ARIA-AGENT/android/src/services/wakeword.ts

146 lines
4.0 KiB
TypeScript

/**
* Wake Word Service — "ARIA" Erkennung
*
* Nutzt react-native-live-audio-stream fuer kontinuierliches Mikrofon-Monitoring.
* Erkennt Sprache per Energie-Schwellwert und sendet kurze Audio-Clips
* zur serverseitigen Wake-Word-Pruefung (openwakeword in der Bridge).
*
* Architektur:
* App (Mikrofon) → Energie-Erkennung → Audio-Buffer
* → RVS "wake_check" → Bridge → openwakeword → Bestaetigung
* → App startet Aufnahme
*
* Aktuell (Phase 1): Einfacher Tap-to-Talk + Auto-Stop.
* Spaeter (Phase 2): Porcupine on-device "ARIA" Keyword.
*/
import LiveAudioStream from 'react-native-live-audio-stream';
type WakeWordCallback = () => void;
type StateCallback = (state: WakeWordState) => void;
export type WakeWordState = 'off' | 'listening' | 'detected';
class WakeWordService {
private state: WakeWordState = 'off';
private wakeCallbacks: WakeWordCallback[] = [];
private stateCallbacks: StateCallback[] = [];
private isInitialized = false;
/** Wake Word Erkennung starten */
async start(): Promise<boolean> {
if (this.state === 'listening') return true;
try {
if (!this.isInitialized) {
LiveAudioStream.init({
sampleRate: 16000,
channels: 1,
bitsPerSample: 16,
audioSource: 6, // VOICE_RECOGNITION
bufferSize: 4096,
});
this.isInitialized = true;
}
// Audio-Stream starten und auf Energie pruefen
LiveAudioStream.start();
LiveAudioStream.on('data', (base64Chunk: string) => {
if (this.state !== 'listening') return;
// Base64 → Int16 Array → RMS berechnen
const raw = this._base64ToInt16(base64Chunk);
const rms = this._calculateRMS(raw);
// Schwellwert: wenn laut genug → Wake Word erkannt
// Phase 1: Einfache Energie-Erkennung (jemand spricht)

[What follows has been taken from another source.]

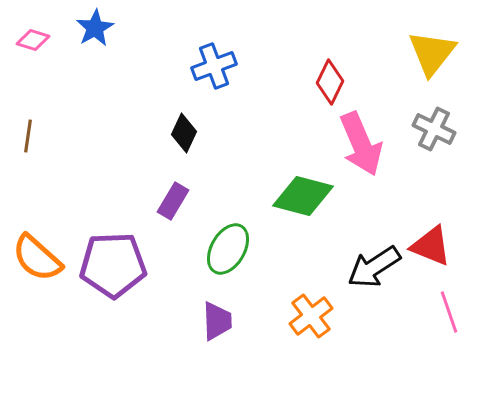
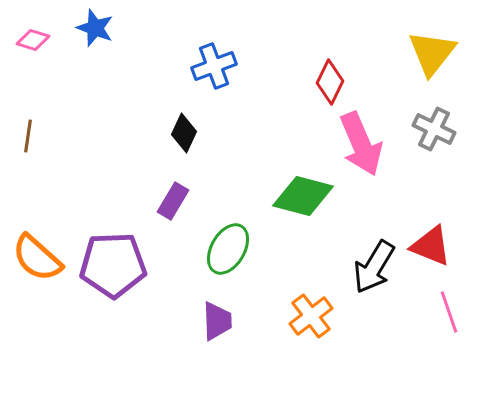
blue star: rotated 21 degrees counterclockwise
black arrow: rotated 26 degrees counterclockwise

// Phase 2: Porcupine "ARIA" Keyword
if (rms > 2000) {
this.setState('detected');
this.wakeCallbacks.forEach(cb => cb());
// Nach Detection kurz pausieren, Aufnahme uebernimmt das Mikrofon
this.stop();
}
});
this.setState('listening');
console.log('[WakeWord] Listening gestartet');
return true;
} catch (err) {
console.error('[WakeWord] Start fehlgeschlagen:', err);
return false;
}
}
/** Wake Word Erkennung stoppen */
stop(): void {
if (this.state === 'off') return;
try {
LiveAudioStream.stop();
} catch {}
this.setState('off');
console.log('[WakeWord] Gestoppt');
}
/** Nach Aufnahme erneut starten */
async resume(): Promise<void> {
// Kurze Pause damit Aufnahme das Mikrofon freigeben kann
setTimeout(() => {
if (this.state === 'off') {
this.start();
}
}, 500);
}
// --- Callbacks ---
onWakeWord(callback: WakeWordCallback): () => void {
this.wakeCallbacks.push(callback);
return () => {
this.wakeCallbacks = this.wakeCallbacks.filter(cb => cb !== callback);
};
}
onStateChange(callback: StateCallback): () => void {
this.stateCallbacks.push(callback);
return () => {
this.stateCallbacks = this.stateCallbacks.filter(cb => cb !== callback);
};
}
getState(): WakeWordState {
return this.state;
}
// --- Hilfsfunktionen ---
private setState(state: WakeWordState): void {
if (this.state !== state) {
this.state = state;
this.stateCallbacks.forEach(cb => cb(state));
}
}
private _base64ToInt16(base64: string): Int16Array {
const binary = atob(base64);
const bytes = new Uint8Array(binary.length);
for (let i = 0; i < binary.length; i++) {
bytes[i] = binary.charCodeAt(i);
}
return new Int16Array(bytes.buffer);
}
private _calculateRMS(samples: Int16Array): number {
if (samples.length === 0) return 0;
let sum = 0;
for (let i = 0; i < samples.length; i++) {
sum += samples[i] * samples[i];
}
return Math.sqrt(sum / samples.length);
}
}
const wakeWordService = new WakeWordService();
export default wakeWordService;